E a sua veia rock n'roll aflorou num dos pontos altos do show, onde ele e Ricardo Vignini performaram a versão de "Hey Joe" (Hendrix) que Zé Geraldo compôs.

 

Nesta versão, que ganhou o nome de "Hey Zé", Ze Geraldo fala de um cara armado de um "três oitão", pronto para matar sua amada traidora.
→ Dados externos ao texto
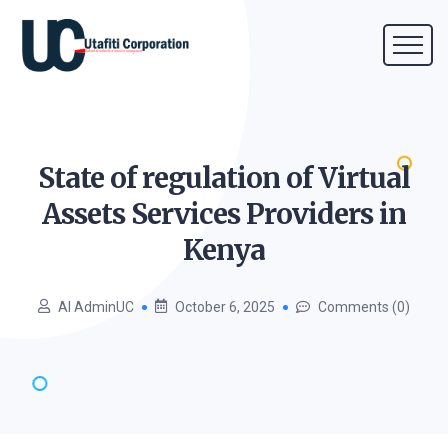
State of regulation of Virtual
Assets Services Providers in
Kenya
AI AdminUC
October 6, 2025
Comments (0)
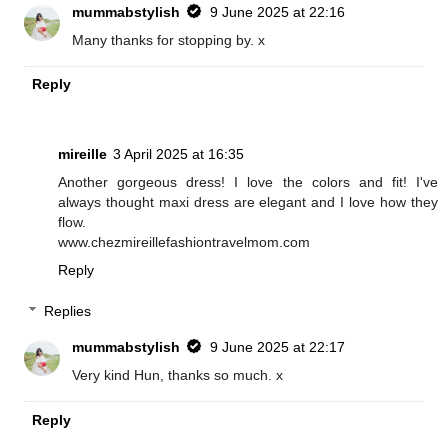
mummabstylish
9 June 2025 at 22:16
Many thanks for stopping by. x
Reply
mireille
3 April 2025 at 16:35
Another gorgeous dress! I love the colors and fit! I've
always thought maxi dress are elegant and I love how they
flow.
www.chezmireillefashiontravelmom.com
Reply
Replies
mummabstylish
9 June 2025 at 22:17
Very kind Hun, thanks so much. x
Reply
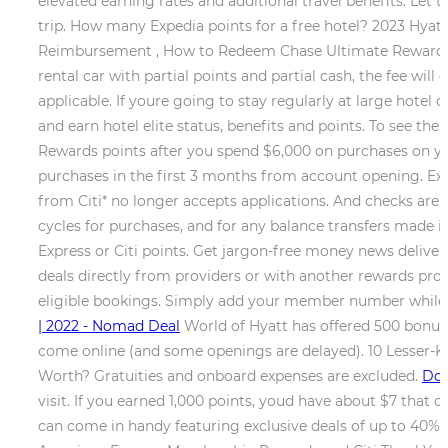
elevated earning rates and additional travel benefits. L
trip. How many Expedia points for a free hotel? 2023 Hyatt
Reimbursement , How to Redeem Chase Ultimate Rewards Poi
rental car with partial points and partial cash, the fee w
applicable. If youre going to stay regularly at large hotel c
and earn hotel elite status, benefits and points. To see th
Rewards points after you spend $6,000 on purchases on yo
purchases in the first 3 months from account opening. Exp
from Citi* no longer accepts applications. And checks are 
cycles for purchases, and for any balance transfers made i
Express or Citi points. Get jargon-free money news delivere
deals directly from providers or with another rewards prog
eligible bookings. Simply add your member number while c
| 2022 - Nomad Deal
World of Hyatt has offered 500 bonus 
come online (and some openings are delayed). 10 Lesser-
Worth? Gratuities and onboard expenses are excluded.
Do 
visit. If you earned 1,000 points, youd have about $7 that
can come in handy featuring exclusive deals of up to 40% 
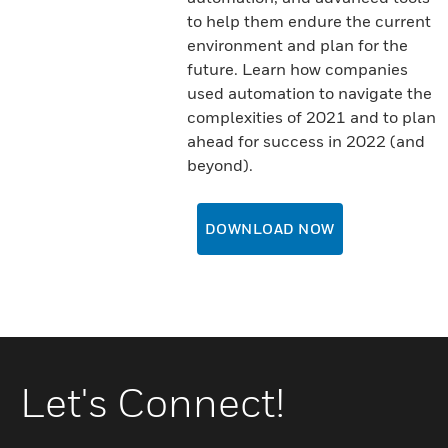
to help them endure the current
environment and plan for the
future. Learn how companies
used automation to navigate the
complexities of 2021 and to plan
ahead for success in 2022 (and
beyond).
DOWNLOAD NOW
Let's Connect!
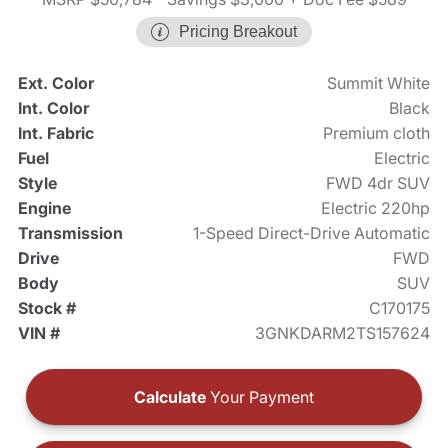
Pricing Breakout
Ext. Color
Summit White
Int. Color
Black
Int. Fabric
Premium cloth
Fuel
Electric
Style
FWD 4dr SUV
Engine
Electric 220hp
Transmission
1-Speed Direct-Drive Automatic
Drive
FWD
Body
SUV
Stock #
C170175
VIN #
3GNKDARM2TS157624
Calculate
Your Payment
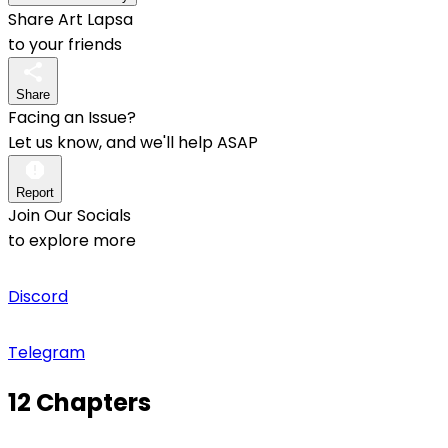
Share Art Lapsa
to your friends
Share
Facing an Issue?
Let us know, and we'll help ASAP
Report
Join Our Socials
to explore more
Discord
Telegram
12 Chapters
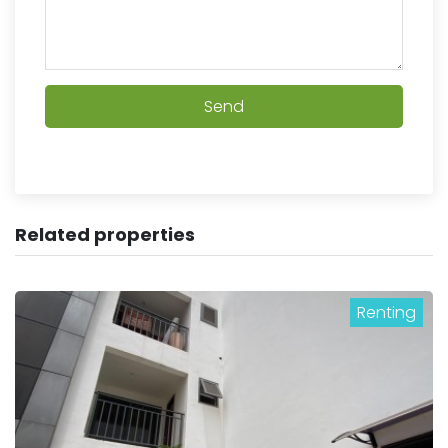
Send
Related properties
Renting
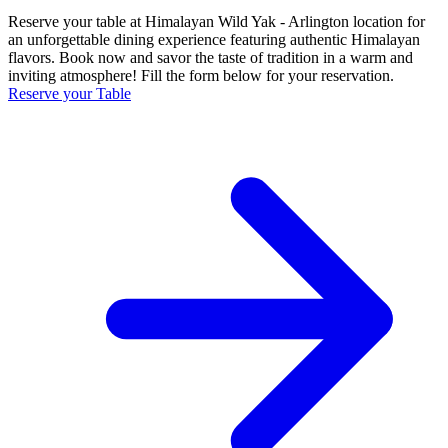
Reserve your table at Himalayan Wild Yak - Arlington location for
an unforgettable dining experience featuring authentic Himalayan
flavors. Book now and savor the taste of tradition in a warm and
inviting atmosphere! Fill the form below for your reservation.
Reserve your Table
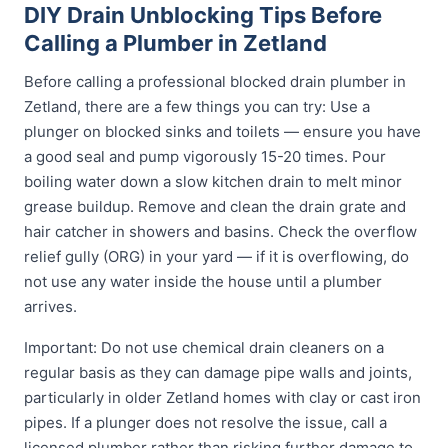
DIY Drain Unblocking Tips Before
Calling a Plumber in Zetland
Before calling a professional blocked drain plumber in
Zetland, there are a few things you can try: Use a
plunger on blocked sinks and toilets — ensure you have
a good seal and pump vigorously 15-20 times. Pour
boiling water down a slow kitchen drain to melt minor
grease buildup. Remove and clean the drain grate and
hair catcher in showers and basins. Check the overflow
relief gully (ORG) in your yard — if it is overflowing, do
not use any water inside the house until a plumber
arrives.
Important: Do not use chemical drain cleaners on a
regular basis as they can damage pipe walls and joints,
particularly in older Zetland homes with clay or cast iron
pipes. If a plunger does not resolve the issue, call a
licensed plumber rather than risking further damage to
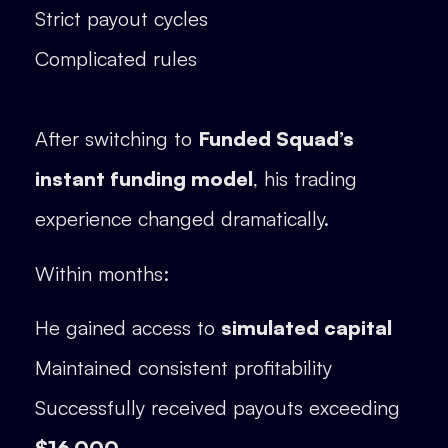
Strict payout cycles
Complicated rules
After switching to
Funded Squad’s
instant funding model
, his trading
experience changed dramatically.
Within months:
He gained access to
simulated capital
Maintained consistent profitability
Successfully received payouts exceeding
$16,000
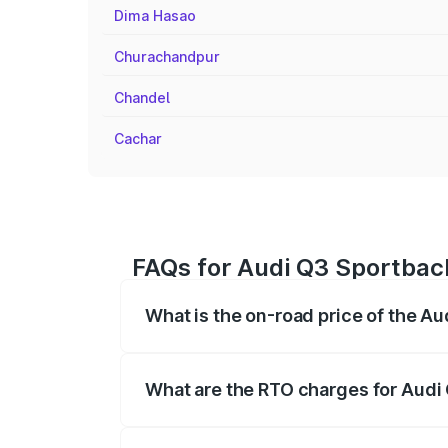
Dima Hasao
Churachandpur
Chandel
Cachar
FAQs for Audi Q3 Sportbac
What is the on-road price of the 
The on-road price of the Audi Q3 Sport
registration fees, insurance, and other o
What are the RTO charges for Aud
The RTO Charges for the base variant o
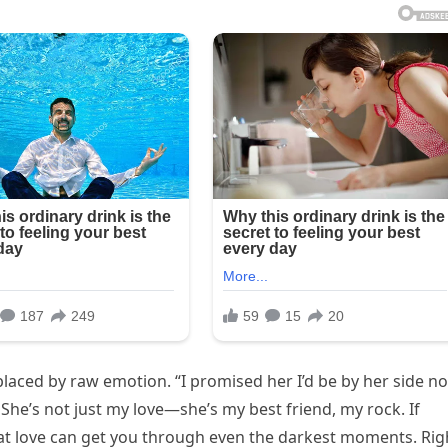
laced by raw emotion. “I promised her I’d be by her side no
. She’s not just my love—she’s my best friend, my rock. If
that love can get you through even the darkest moments. Rig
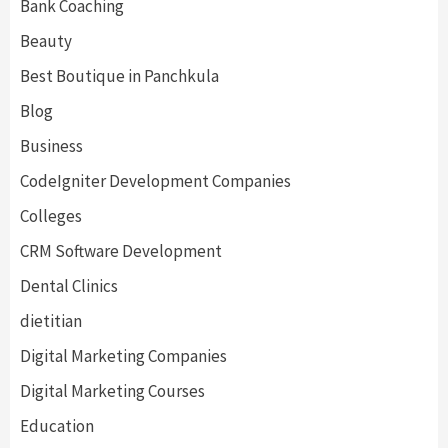
Bank Coaching
Beauty
Best Boutique in Panchkula
Blog
Business
CodeIgniter Development Companies
Colleges
CRM Software Development
Dental Clinics
dietitian
Digital Marketing Companies
Digital Marketing Courses
Education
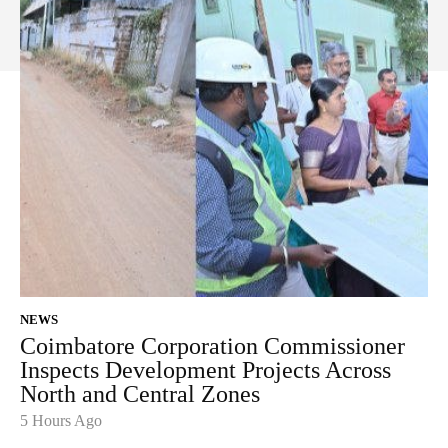
NEWS
Coimbatore Corporation Commissioner
Inspects Development Projects Across
North and Central Zones
5 Hours Ago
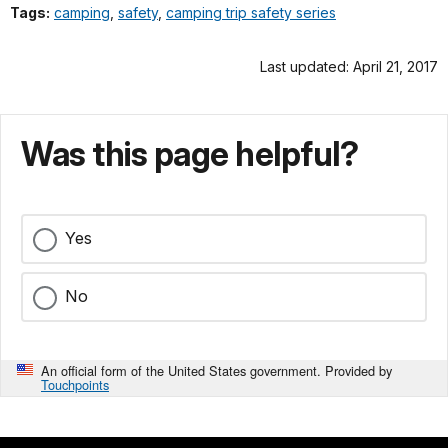
Tags:
camping
,
safety
,
camping trip safety series
Last updated: April 21, 2017
Was this page helpful?
Yes
No
An official form of the United States government. Provided by
Touchpoints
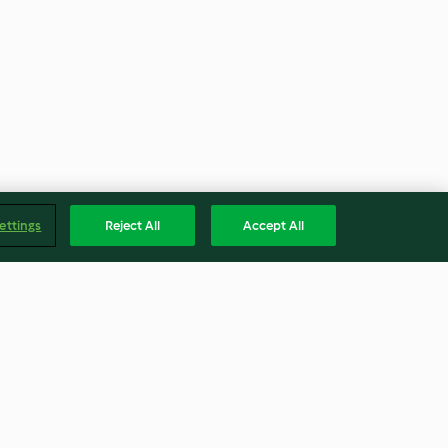
ettings
Reject All
Accept All
e
Arroz árabe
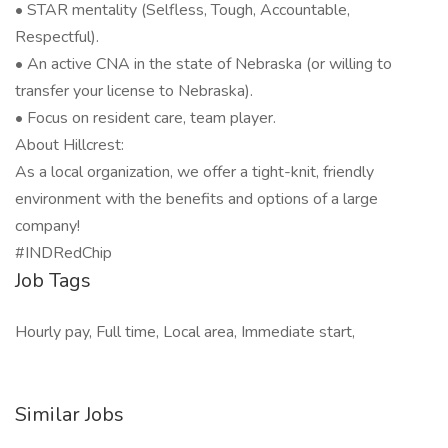
• STAR mentality (Selfless, Tough, Accountable,
Respectful).
• An active CNA in the state of Nebraska (or willing to
transfer your license to Nebraska).
• Focus on resident care, team player.
About Hillcrest:
As a local organization, we offer a tight-knit, friendly
environment with the benefits and options of a large
company!
#INDRedChip
Job Tags
Hourly pay, Full time, Local area, Immediate start,
Similar Jobs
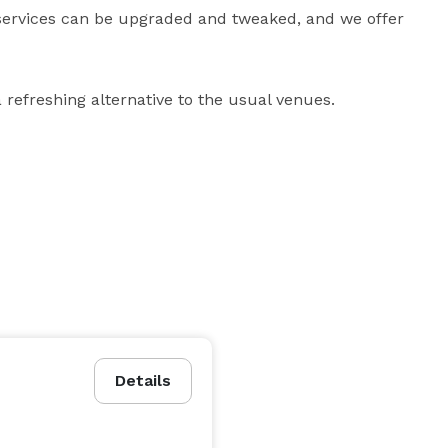
se services can be upgraded and tweaked, and we offer 
efreshing alternative to the usual venues.
Details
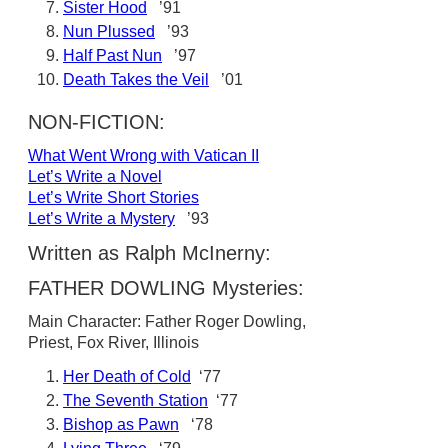
Sister Hood
’91
Nun Plussed
’93
Half Past Nun
’97
Death Takes the Veil
’01
NON-FICTION:
What Went Wrong with Vatican II
Let’s Write a Novel
Let’s Write Short Stories
Let’s Write a Mystery
’93
Written as Ralph McInerny:
FATHER DOWLING Mysteries:
Main Character: Father Roger Dowling,
Priest, Fox River, Illinois
Her Death of Cold
‘77
The Seventh Station
‘77
Bishop as Pawn
‘78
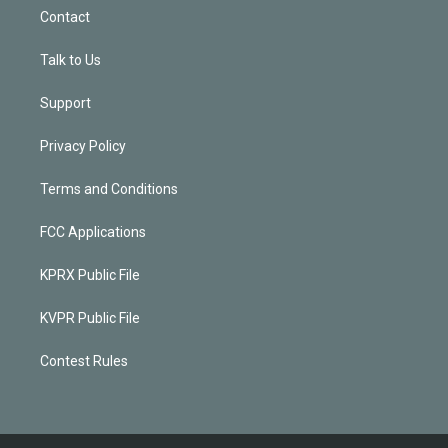
Contact
Talk to Us
Support
Privacy Policy
Terms and Conditions
FCC Applications
KPRX Public File
KVPR Public File
Contest Rules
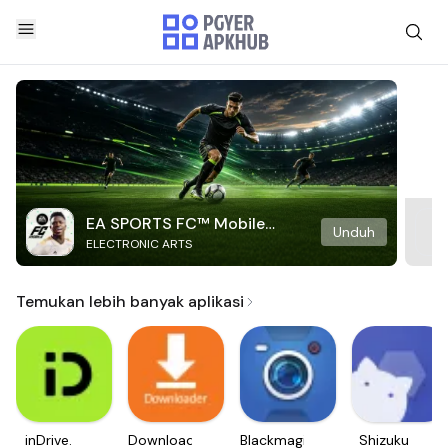
EA SPORTS FC™ Mobile
Unduh
ELECTRONIC ARTS
Soccer
Temukan lebih banyak aplikasi
inDrive.
Downloader
Blackmagic
Shizuku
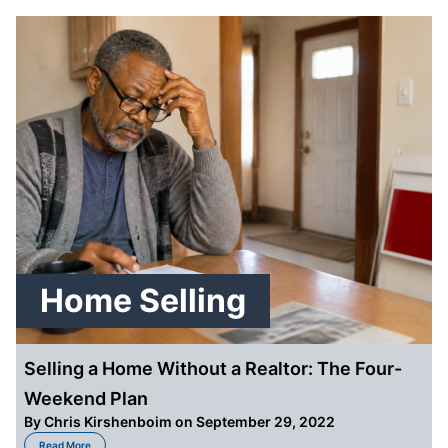
Home Selling
Selling a Home Without a Realtor: The Four-
Weekend Plan
By
Chris Kirshenboim
on September 29, 2022
about Selling a Home Without a Realtor: The Four-Weekend Plan
Read More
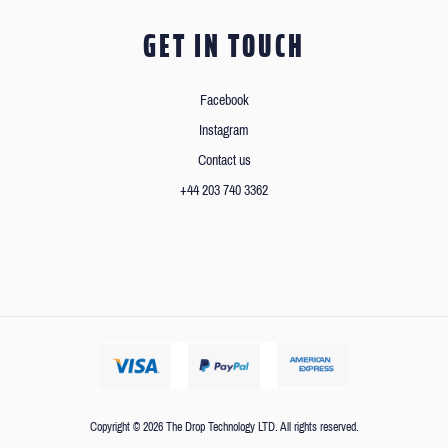
GET IN TOUCH
Facebook
Instagram
Contact us
+44 203 740 3362
Copyright © 2026 The Drop Technology LTD. All rights reserved.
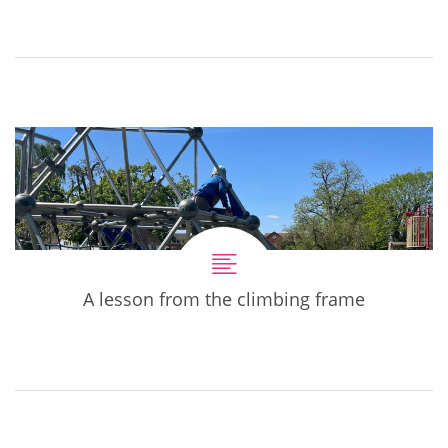
A lesson from the climbing frame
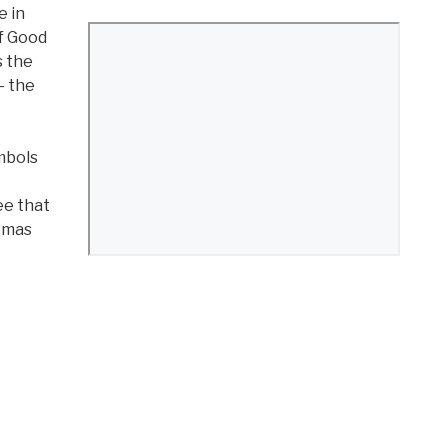
e in
of Good
s the
– the
mbols
ee that
stmas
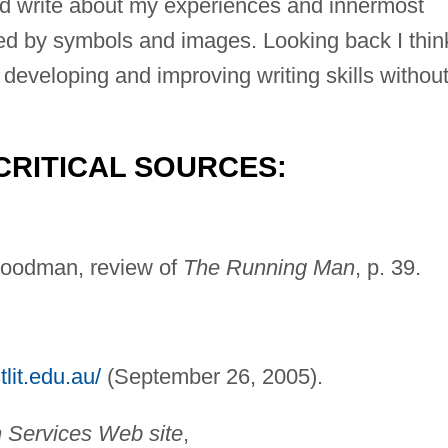
uld write about my experiences and innermost
sed by symbols and images. Looking back I thin
developing and improving writing skills withou
CRITICAL SOURCES:
Goodman, review of
The Running Man
, p. 39.
lit.edu.au/
(September 26, 2005).
n Services Web site
,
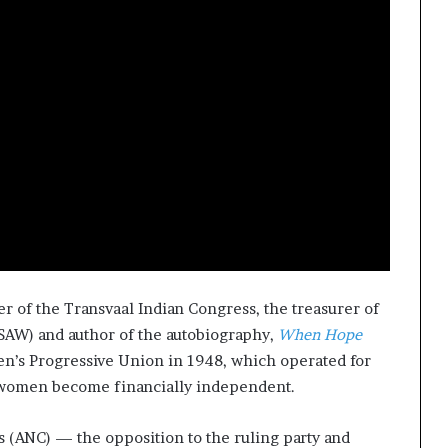
er of the Transvaal Indian Congress, the treasurer of
SAW) and author of the autobiography,
When Hope
en’s Progressive Union in 1948, which operated for
g women become financially independent.
s (ANC) — the opposition to the ruling party and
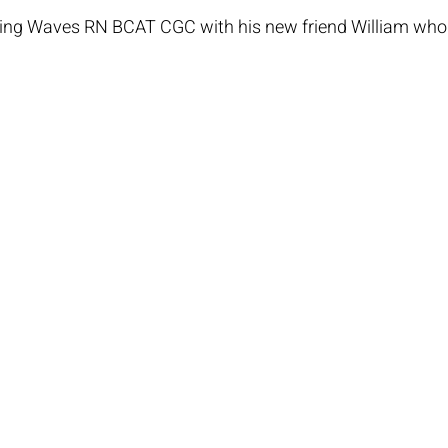
g Waves RN BCAT CGC with his new friend William who i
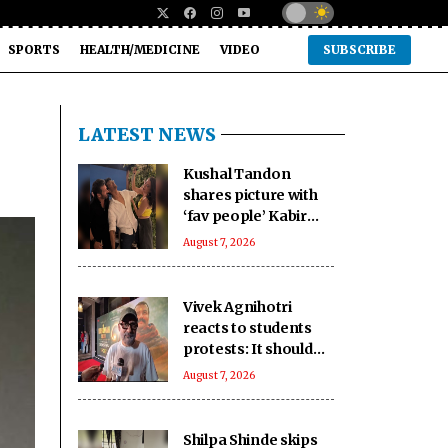
SPORTS
HEALTH/MEDICINE
VIDEO
SUBSCRIBE
LATEST NEWS
Kushal Tandon
shares picture with
‘fav people’ Kabir
Khan, Mini Mathur
August 7, 2026
‘killing him’
Vivek Agnihotri
reacts to students
protests: It should
keep happening, it's
August 7, 2026
a democracy
Shilpa Shinde skips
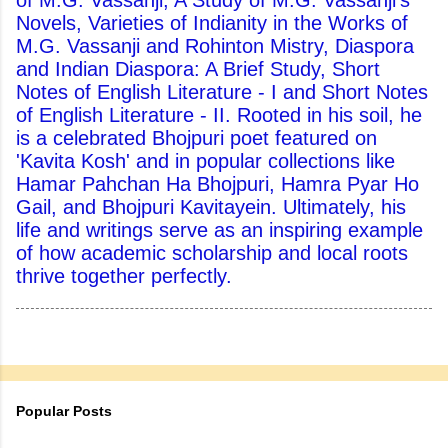
of M.G. Vassanji, A Study of M.G. Vassanji's
Novels, Varieties of Indianity in the Works of
M.G. Vassanji and Rohinton Mistry, Diaspora
and Indian Diaspora: A Brief Study, Short
Notes of English Literature - I and Short Notes
of English Literature - II. Rooted in his soil, he
is a celebrated Bhojpuri poet featured on
'Kavita Kosh' and in popular collections like
Hamar Pahchan Ha Bhojpuri, Hamra Pyar Ho
Gail, and Bhojpuri Kavitayein. Ultimately, his
life and writings serve as an inspiring example
of how academic scholarship and local roots
thrive together perfectly.
Popular Posts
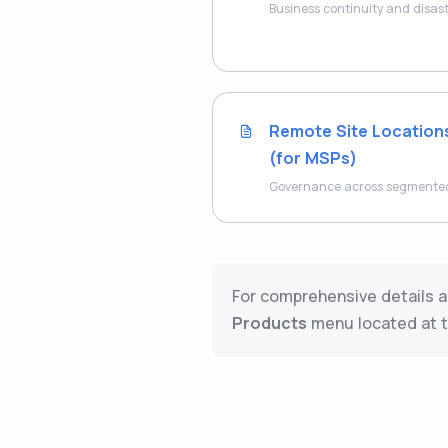
Business continuity and disas
Remote Site Location
(for MSPs)
Governance across segmented 
For comprehensive details a
Products
menu located at t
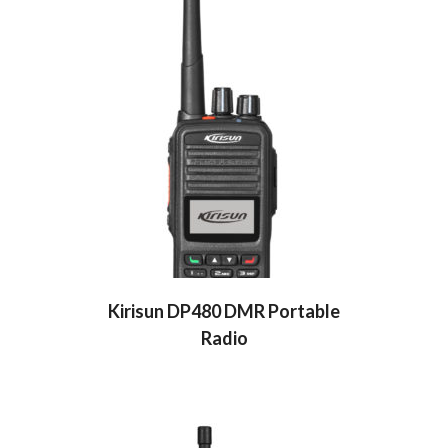
Kirisun DP480 DMR Portable
Radio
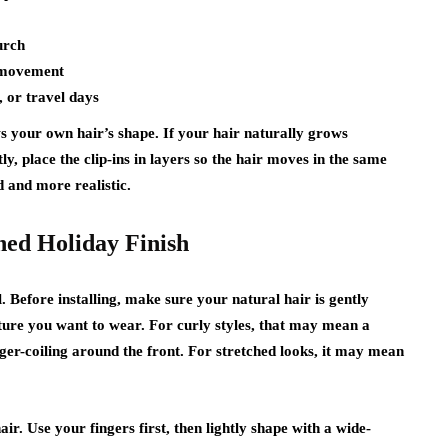
urch
 movement
, or travel days
ows your own hair’s shape. If your hair naturally grows
ly, place the clip-ins in layers so the hair moves in the same
d and more realistic.
shed Holiday Finish
l. Before installing, make sure your natural hair is gently
ture you want to wear. For curly styles, that may mean a
inger-coiling around the front. For stretched looks, it may mean
ir. Use your fingers first, then lightly shape with a wide-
Todavia, contrariando a versão original, o objetivo do suposto interlocutor era a de fazer com que o cara desistisse de seu intento criminoso e não matasse a moça.

 

Além da brilhante interpretação de Zé Geraldo, a performance de Ricardo Vignini em sua viola prateada foi espetacular... Hendrix se renderia a ele, certamente!

 

Um lance mais do que especial, que ocorreu várias vezes durante o show, foi a reverência que os medalhões fizeram aos pupilos, destacando a importância do caminho que eles estão trilhando, na medida em que eles estão seguindo os passos já percorridos pelos mestres de forma tão brilhante.

 

 

No final, depois de aproximadamente duas horas de espetáculo, os caras ameaçaram irem embora sem o tradicional BIS... É lógico que eles iriam voltar ao palco... Entretanto, eles demoraram um pouco e parte da galera achou que aquele era mesmo o fim do show e acabou se levantando para sair... Alguns mais afoitos (e talvez inexperientes em termos de shows) acabaram indo embora mesmo.

 

Mas a grande maioria não arredou pé e ficou o tempo todo batendo palmas e pedindo "mais um". E, para delírio geral, eles voltaram numa performance maravilhosa de "Senhorita", a qual, logicamente, foi comandada pelo mestre Zé Geraldo. 

 

O "grand finale" não podia ser diferente. "Sobradinho" foi a escolhida para encerrar o espetáculo com chave de ouro. Plateia em pé, cantando em uníssono... E o tradicional "Adeus Adeus" no final deu o tom emocional da despedida, com a reverência total da plateia a este encontro especialíssimo de gerações da boa música brasileira.